Right now my play about James Baldwin – it’s called Waiting for Giovanni – premiered in San Francisco a year ago, 2011. I’m doing rewrites now and I’m ging to be doing a reading of the new work. I’ve done one reading in New York, I’m going to do another in the fall. I’m trying to get it to a shape so some other producer will pick it up and will want to put it up there on the stage. That’s my focus. I was very lucky – New Conservatory Theater Center, it’s in San Francisco, it’s a gay theater, it’s been around for about 30 years – they took a chance. The executive director kind of knew me and he heard me read from it actually, and I was reading James Baldwin. And he thought, “Oh, this is going to be good” so he produced it. I had a really great experience. And I only had one other play produced, that was 20 years before. I felt really fortunate and it made me realize I wanted to write more theater. I try to work on a cycle of plays about people of color in the early part of the 20th century who were in the arts. Music, literature, whatever. So we’ll see how far into the future that takes me.
I’m already visualizing certain artists who I would love to see in that.
Well, I’m already working on Alberta Hunter, who was a lesbian singer. So we’re excited about that. I’m also doing another Gilda novel. GildSera: The Alternate Decades.

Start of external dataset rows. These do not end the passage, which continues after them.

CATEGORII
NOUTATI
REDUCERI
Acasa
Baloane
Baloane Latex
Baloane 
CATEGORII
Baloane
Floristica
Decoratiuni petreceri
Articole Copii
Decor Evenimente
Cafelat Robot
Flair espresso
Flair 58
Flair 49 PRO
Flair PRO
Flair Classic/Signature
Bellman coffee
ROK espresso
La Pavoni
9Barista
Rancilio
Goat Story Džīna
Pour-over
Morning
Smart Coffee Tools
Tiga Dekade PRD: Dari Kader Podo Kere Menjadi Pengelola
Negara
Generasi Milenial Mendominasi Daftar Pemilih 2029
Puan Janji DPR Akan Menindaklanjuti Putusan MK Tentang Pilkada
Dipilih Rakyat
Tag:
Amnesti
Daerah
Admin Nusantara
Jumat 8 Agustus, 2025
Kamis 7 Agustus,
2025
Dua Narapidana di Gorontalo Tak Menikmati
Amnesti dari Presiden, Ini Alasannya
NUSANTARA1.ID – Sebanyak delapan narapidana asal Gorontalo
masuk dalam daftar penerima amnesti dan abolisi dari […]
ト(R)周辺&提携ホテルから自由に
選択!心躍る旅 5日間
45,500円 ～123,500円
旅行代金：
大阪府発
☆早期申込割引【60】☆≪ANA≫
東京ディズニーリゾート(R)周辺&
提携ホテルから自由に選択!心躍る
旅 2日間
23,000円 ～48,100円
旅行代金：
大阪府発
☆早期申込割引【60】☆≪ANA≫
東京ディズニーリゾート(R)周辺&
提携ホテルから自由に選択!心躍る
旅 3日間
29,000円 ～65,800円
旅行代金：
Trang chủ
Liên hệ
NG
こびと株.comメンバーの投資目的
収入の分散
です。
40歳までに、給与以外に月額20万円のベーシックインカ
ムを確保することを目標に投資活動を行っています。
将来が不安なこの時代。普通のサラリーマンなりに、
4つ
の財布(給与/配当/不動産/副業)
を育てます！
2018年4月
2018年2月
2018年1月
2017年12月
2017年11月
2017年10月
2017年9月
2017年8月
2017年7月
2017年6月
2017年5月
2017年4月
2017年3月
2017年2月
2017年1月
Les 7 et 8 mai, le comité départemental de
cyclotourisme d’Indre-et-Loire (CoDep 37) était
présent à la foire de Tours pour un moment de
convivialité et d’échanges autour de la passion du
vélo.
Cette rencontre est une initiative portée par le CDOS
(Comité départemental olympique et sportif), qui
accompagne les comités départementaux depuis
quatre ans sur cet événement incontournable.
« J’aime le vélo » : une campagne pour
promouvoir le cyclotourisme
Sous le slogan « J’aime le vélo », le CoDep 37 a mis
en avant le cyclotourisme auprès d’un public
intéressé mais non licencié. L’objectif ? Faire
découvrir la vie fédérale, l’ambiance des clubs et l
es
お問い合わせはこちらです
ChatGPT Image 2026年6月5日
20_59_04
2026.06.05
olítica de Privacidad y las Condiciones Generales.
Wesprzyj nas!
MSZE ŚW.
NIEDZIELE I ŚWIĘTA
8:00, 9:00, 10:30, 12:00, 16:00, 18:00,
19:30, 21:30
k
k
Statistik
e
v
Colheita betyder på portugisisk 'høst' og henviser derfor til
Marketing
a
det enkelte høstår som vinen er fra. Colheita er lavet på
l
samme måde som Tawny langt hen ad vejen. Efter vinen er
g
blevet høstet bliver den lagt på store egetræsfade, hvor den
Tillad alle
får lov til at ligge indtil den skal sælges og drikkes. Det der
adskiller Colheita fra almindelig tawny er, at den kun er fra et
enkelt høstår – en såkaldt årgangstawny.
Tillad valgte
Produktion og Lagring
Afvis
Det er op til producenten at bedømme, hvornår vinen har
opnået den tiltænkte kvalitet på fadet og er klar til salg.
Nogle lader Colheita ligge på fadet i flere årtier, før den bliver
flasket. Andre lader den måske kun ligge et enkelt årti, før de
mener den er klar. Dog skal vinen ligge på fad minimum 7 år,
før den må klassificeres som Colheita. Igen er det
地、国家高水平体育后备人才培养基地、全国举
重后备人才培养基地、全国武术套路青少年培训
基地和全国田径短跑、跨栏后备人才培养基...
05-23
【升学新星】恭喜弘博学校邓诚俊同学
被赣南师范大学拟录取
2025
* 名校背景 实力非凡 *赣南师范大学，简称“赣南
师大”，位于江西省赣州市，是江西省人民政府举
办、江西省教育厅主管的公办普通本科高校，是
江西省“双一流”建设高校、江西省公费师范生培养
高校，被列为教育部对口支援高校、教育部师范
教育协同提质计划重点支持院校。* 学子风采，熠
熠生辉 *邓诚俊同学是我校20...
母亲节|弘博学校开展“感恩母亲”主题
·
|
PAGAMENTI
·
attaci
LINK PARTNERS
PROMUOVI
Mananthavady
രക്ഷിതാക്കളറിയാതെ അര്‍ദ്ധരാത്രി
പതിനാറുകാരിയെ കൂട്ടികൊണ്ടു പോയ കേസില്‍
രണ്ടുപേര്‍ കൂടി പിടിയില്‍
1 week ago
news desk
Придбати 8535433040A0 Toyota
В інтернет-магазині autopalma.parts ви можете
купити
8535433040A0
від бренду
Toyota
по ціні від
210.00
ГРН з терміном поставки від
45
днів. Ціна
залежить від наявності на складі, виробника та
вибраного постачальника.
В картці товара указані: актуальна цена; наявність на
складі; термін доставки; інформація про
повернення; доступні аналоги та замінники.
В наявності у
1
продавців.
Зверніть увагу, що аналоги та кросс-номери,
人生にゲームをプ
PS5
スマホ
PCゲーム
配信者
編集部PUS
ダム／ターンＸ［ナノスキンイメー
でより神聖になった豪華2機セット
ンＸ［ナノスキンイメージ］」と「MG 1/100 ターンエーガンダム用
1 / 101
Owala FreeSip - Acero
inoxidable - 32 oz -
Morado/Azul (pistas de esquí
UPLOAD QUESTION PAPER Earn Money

I think some of our readers are going to be excited, because when we were talking about your poetry they were all, “What about her novels? What about her novels?”
So yeah, Gilda, I’m working on her. I’ve started. I’d say I’ve probably got about half the book done. I don’t know how long that’ll take me, but hopefully soon.
What role did Baldwin play in your cultivation as a writer?
Baldwin was the first writer that I read who was gay. I was probably 14 at the time, and that he was black and gay was such a revelatory thing for me because I knew I was a lesbian. I felt like I learned to love words reading Baldwin. His love for words and mastery of the English language so fascinated me when I read his books. When I was 14 I probably didn’t understand most of it. You go back and you just realize his words have stuck with me all this time. When I went to work on the play I had to reread a lot of things and read some biographical material, and I feel like his voice is so in my head. When writing the play people would ask me, “Well, what kind of permissions did you have to get to put his words into the play?” I said, “Oh, no, I don’t use any of his words, it’s all me.” And that’s the greatest compliment I could have.
Yes, it means the work…works.
He changed my life when I was a kid and now, so I feel really lucky.
What advice do you have for aspiring authors of the Millennial generation? Or even activists from the same generation who might be of color and trying to elbow their way through?
I think as long as writers and activists know that it is all intertwined: art cannot be separated from real life. Activism needs art as much as it needs anything else. And if you can understand where you are within the context of social change, your writing will be strong. Whether you are writing directly about social change or not, you will present a face of change that will be valuable, and inspiring. And mostly just to keep writing. You know, make appointments with yourself to write, like you would make a business appointment with a business associate.
Or even a romantic date.
Exactly, make a date and keep the date. Duke Ellington said he didn’t need inspiration, he needed a deadline. So, if we don’t give ourselves that, if we wait for some inspiration, if we wait for some magazine, we just won’t get the work done. And you want to be ready, when they call you, you want to have a stack of work that is three feet tall that you’ve been working on.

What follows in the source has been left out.